* SOURCE MATERIAL:
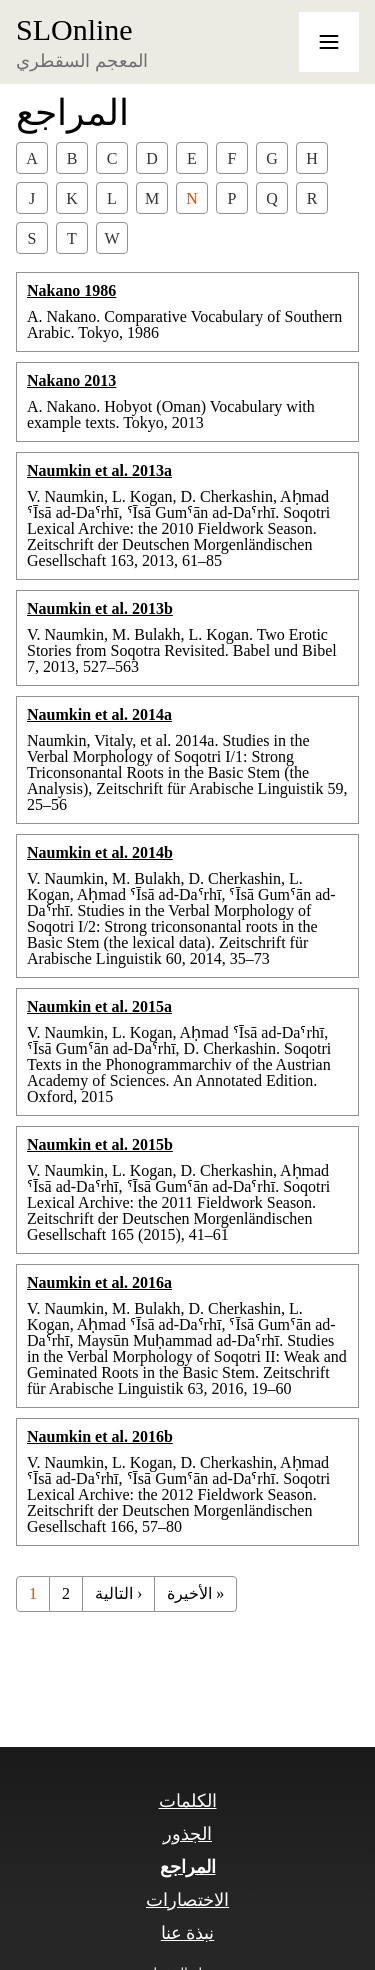  Describe the element at coordinates (100, 608) in the screenshot. I see `Naumkin et al. 2013b` at that location.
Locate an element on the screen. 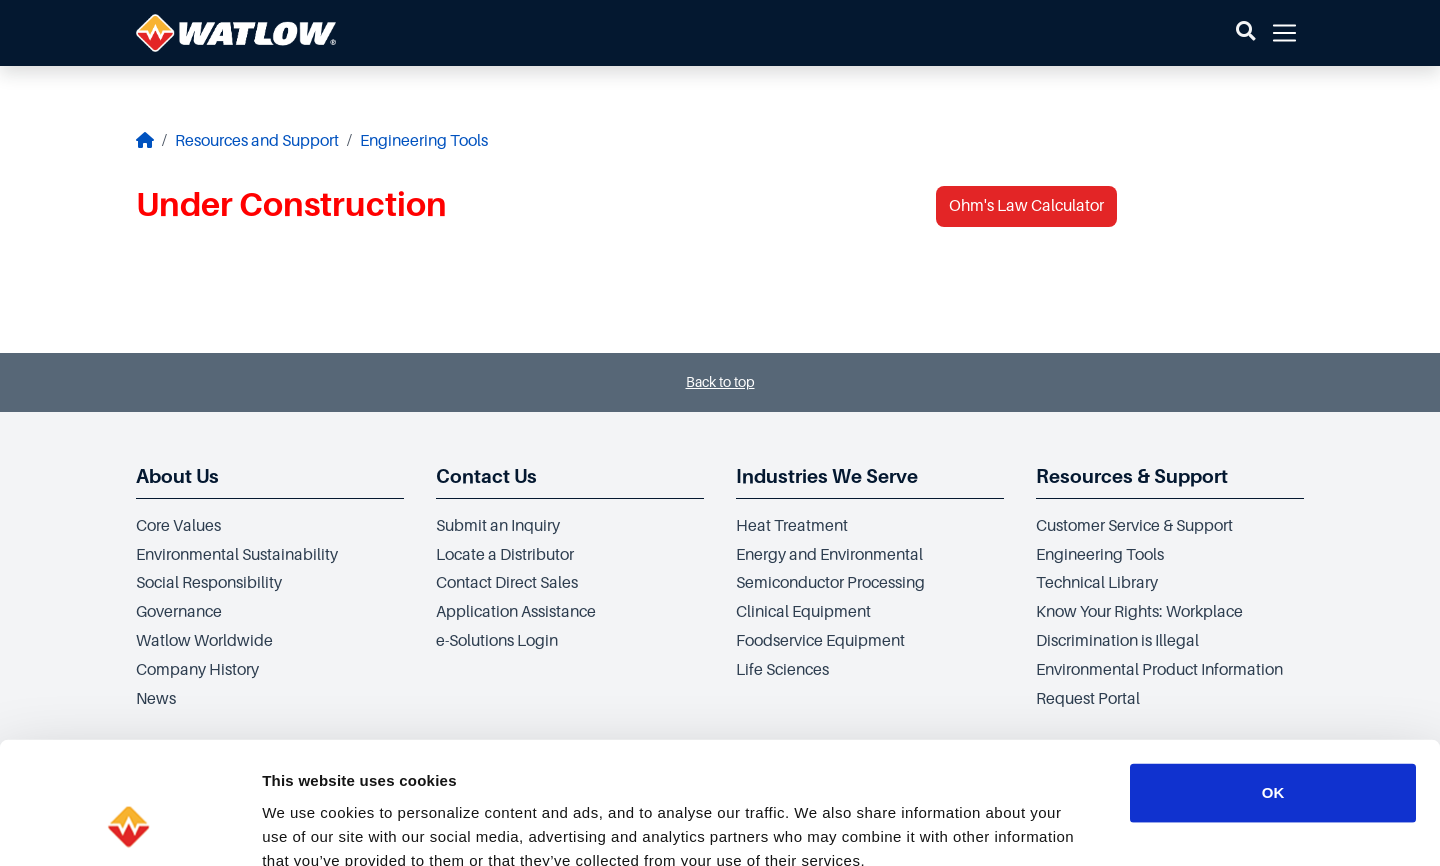 This screenshot has width=1440, height=866. [button] is located at coordinates (1245, 33).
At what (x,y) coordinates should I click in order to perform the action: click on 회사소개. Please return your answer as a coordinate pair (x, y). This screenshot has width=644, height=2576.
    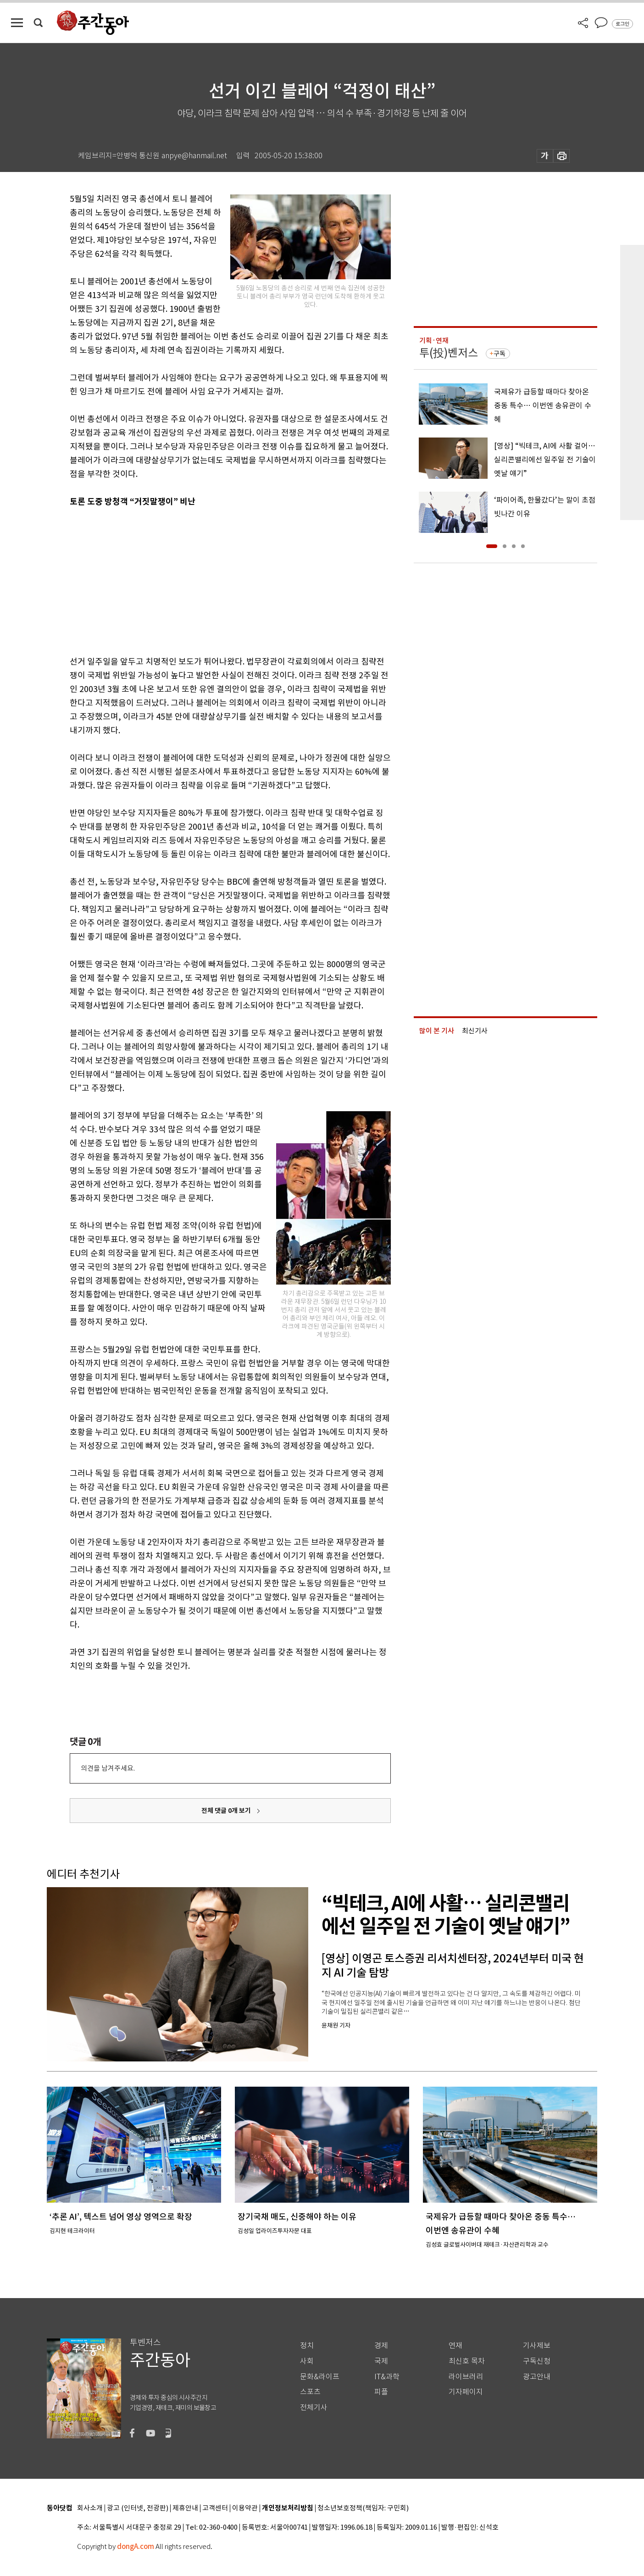
    Looking at the image, I should click on (90, 2508).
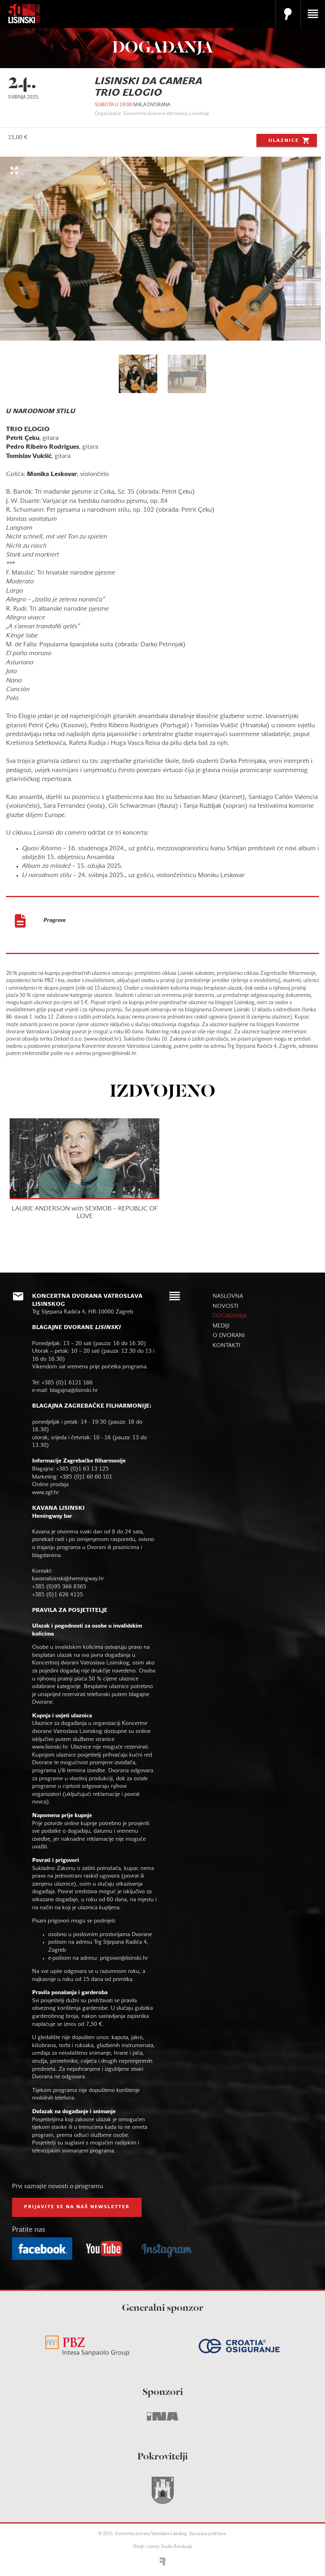  Describe the element at coordinates (226, 1345) in the screenshot. I see `kontakti` at that location.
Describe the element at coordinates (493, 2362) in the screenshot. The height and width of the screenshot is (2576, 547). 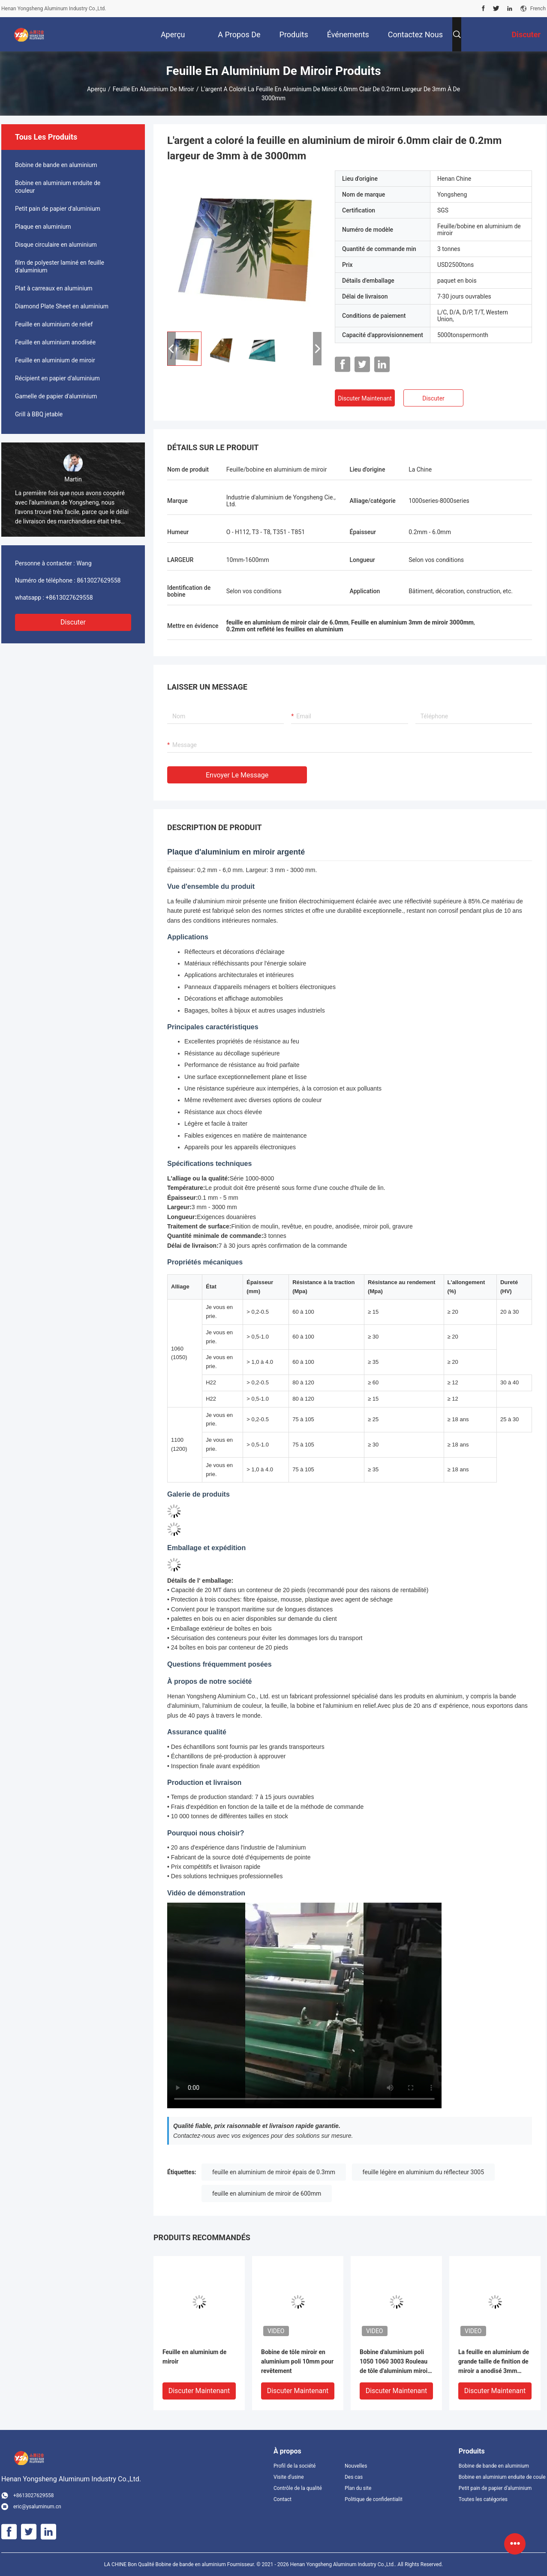
I see `La feuille en aluminium de grande taille de finition de miroir a anodisé 3mm polis 900mm 800mm` at that location.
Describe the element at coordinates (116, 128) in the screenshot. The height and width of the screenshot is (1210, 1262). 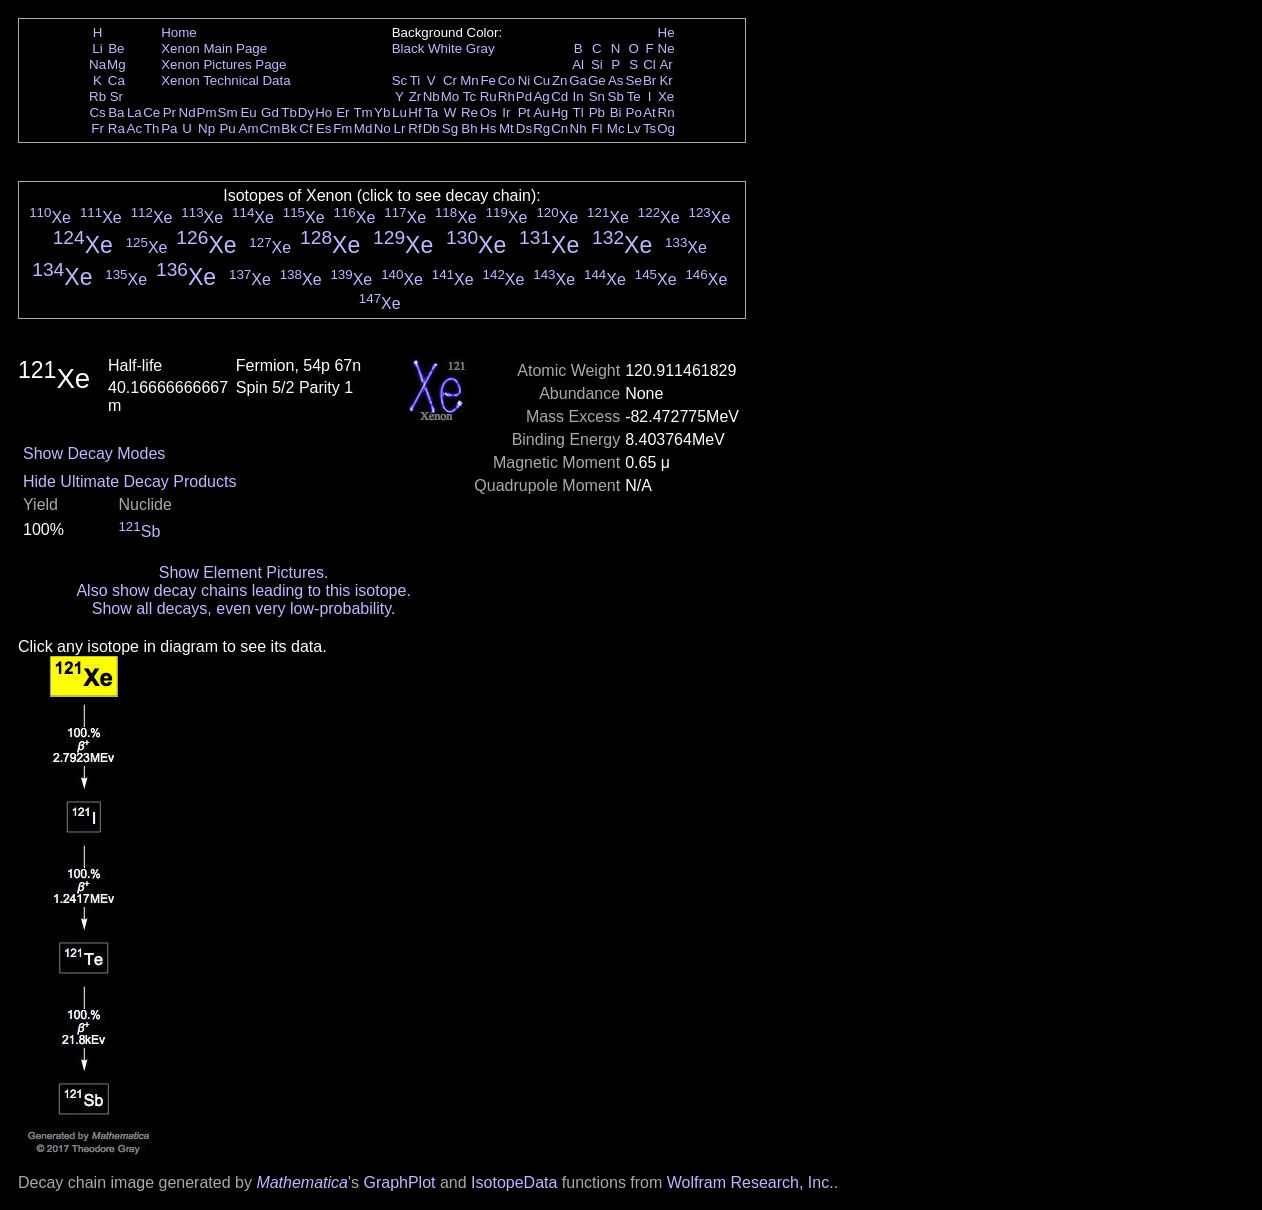
I see `Ra` at that location.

* ACTION ITEM: Write out an exact reproduction of the lines from the line that holds "Describe the element at coordinates (116, 128)" to the bottom of the listing above, both ends included. Exclude pictures.

* OUTPUT:
Describe the element at coordinates (116, 128) in the screenshot. The height and width of the screenshot is (1210, 1262). 
I see `Ra` at that location.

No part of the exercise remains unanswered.